At 25, Whimsy-Loving Designer Marc Jacobs Has Been Up, Down and Everywhere in Between
The morning after a fire gutted his Seventh Avenue showroom last February, designer Marc Jacobs was hysterical. "But funny hysterical," he maintains. When his partner, Robert Duffy, arrived for work, Jacobs was standing outside the building gesturing theatrically toward the smoldering sixth floor. "I had my hands up like, 'Here's our new showroom!' " he says.
Laughing in the face of disaster is a familiar routine for Jacobs. Only 25, he is a veteran of the mercurial fashion business, familiar with its abrupt ups and downs. Since becoming a designer in 1984, he has ridden the wave as the leading boy wonder, only to be slammed back down by the critics, then rehabilitated as the hot young talent to beat. The fire was just fate's latest twist. Marc could joke about it, but no question, it hurt. "We thought, 'What can they do to us now?' " he says.
Humor has always been Jacobs' signature, most obviously in his line of classy-silly women's clothing. This is the guy, after all, who once put Sigmund Freud's face on a slip. His classic-cut skirts feature ditsy floral patterns, his minidresses come in farm-girl gingham, and he mischievously combines chacha tops with chinos. Jacobs has fought for his fashion credo: "Things go together because you say they do."
"He represents the spirit of the young," says Ellin Saltzman, fashion director of Saks Fifth Avenue. "Plus he has a head on his shoulders." The sophisticated giggle of the Jacobs look has also struck the fancies of customers such as Carly Simon, Linda Gray and Cher. And more pleasing to him, last November, Jacobs was voted best new talent by the Council of Fashion Designers of America.
But don't try telling him it has all happened so fast. At 15, the native New Yorker marched into one of the hip Charivari boutiques(which now carry his line) and made it his after-school hangout. Eventually he became a stock boy. "I said, 'We have to give him a job. He's here,' " recalls co-owner Barbara Weiser. Next he went to Parsons School of Design, graduating in 1984 with the student designer of the year award. At that point, a dress manufacturer invited him to create an uncredited sportswear line. Good notices followed, but the company folded, leaving Jacobs and Duffy (his partner since they hooked up at a Parsons show) confused. Says Marc: "We thought, 'How can we be getting so much attention and have everyone love us and still be going out of business?' " Immediately, Jacobs tried again. Unfortunately his new manufacturer reneged on financial promises. Jacobs sued and won, but had to start over.
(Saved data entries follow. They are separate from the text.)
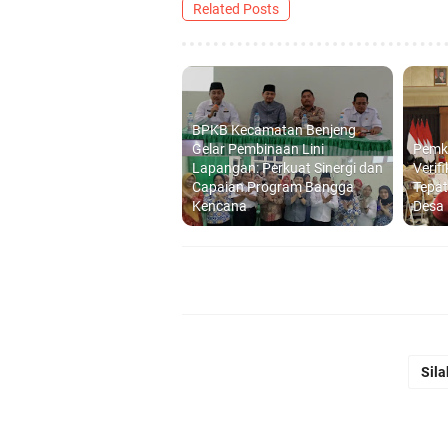
Related Posts
BPKB Kecamatan Benjeng
Gelar Pembinaan Lini
Pemka
Lapangan: Perkuat Sinergi dan
Verif
Capaian Program Bangga
Tepat
Kencana
Desa
Sila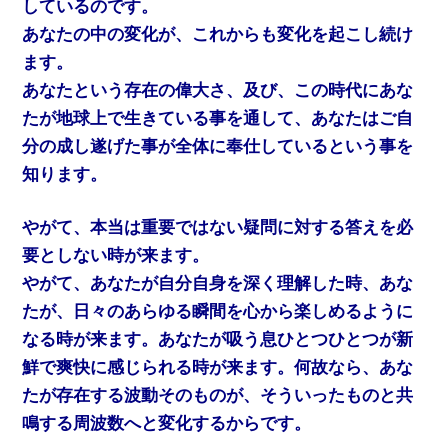
しているのです。
あなたの中の変化が、これからも変化を起こし続け
ます。
あなたという存在の偉大さ、及び、この時代にあな
たが地球上で生きている事を通して、あなたはご自
分の成し遂げた事が全体に奉仕しているという事を
知ります。
やがて、本当は重要ではない疑問に対する答えを必
要としない時が来ます。
やがて、あなたが自分自身を深く理解した時、あな
たが、日々のあらゆる瞬間を心から楽しめるように
なる時が来ます。あなたが吸う息ひとつひとつが新
鮮で爽快に感じられる時が来ます。何故なら、あな
たが存在する波動そのものが、そういったものと共
鳴する周波数へと変化するからです。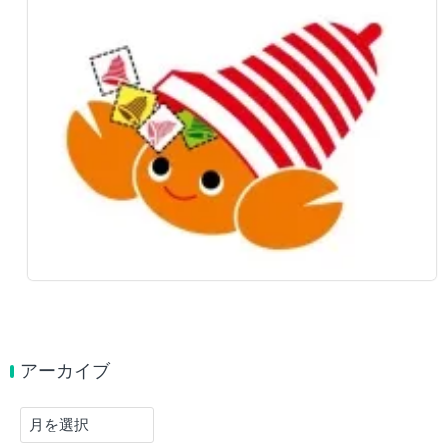
アーカイブ
ア
ー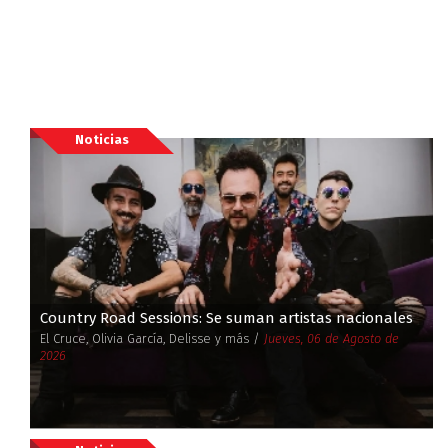
Noticias
Country Road Sessions: Se suman artistas nacionales
El Cruce, Olivia García, Delisse y más /
Jueves, 06 de Agosto de
2026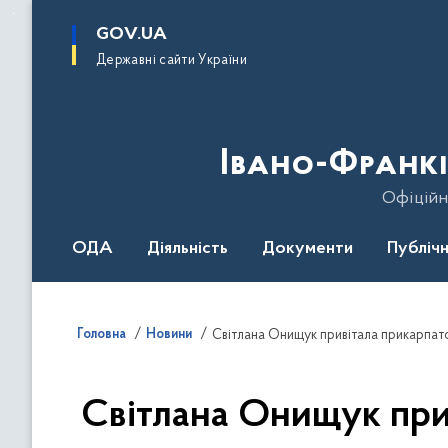
до
основного
GOV.UA
вмісту
Державні сайти України
Івано-Франкі
Офіційн
ОДА
Діяльність
Документи
Публічн
Головна
Новини
Світлана Онищук при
This time, Jacobs had a new and stable backer, Kashiyama, a Japanese company. But the fashion press, which had previously praised him, unexpectedly laid him low with a panning ("Simply outrageous," sniped the New York Times) in spring '87. "They decided the designs had gone overboard," he says. "As it happened, the reviews came out on my birthday. Quite a present." Then last fall he showed this spring's line, and Jacobs found himself restored to a state of critical grace.
Marc's trademark, mixing and mismatching with joyous abandon, dates back to childhood. "I guess I was a young hippie," he explains. "I loved to customize my clothes—embroider my jeans, cut sleeves off shirts and attach them to other shirts." When he was 7, his father, Steven, a talent agent, died. His mother, Judy, later decided to move him and his younger brother and sister to New Jersey. After he was accepted by Manhattan's Art & Design High School, Marc persuaded his paternal grandmother, Helen, herself a fashion industry veteran, to let him stay with her in the city.
Nowadays, Helen, in her 80s, comes to all Marc's shows. "She'll say, 'Can't you change the date—that's the day for the beauty parlor?' But she's so proud. Five minutes after I won the CFDA award, the butcher, the baker, the candlestick maker—they all knew," says her grandson. She still lives one street over from the Upper West Side apartment Jacobs shares with a roommate and two cats, Major and Rover. ("Dogs I don't have to walk," says Jacobs.)
Now relocated in a new Seventh Avenue showroom, Marc is too busy playing catch-up after the fire to spend time fretting over his bad luck. He just finished showing his fall collection and is already thinking about next spring. But experience has taught him not to get frantic. "When I started, I was very, very ambitious," says Jacobs. "I still am, but I've slowed down. After all, it's not how much can you do, it's how well can you do it."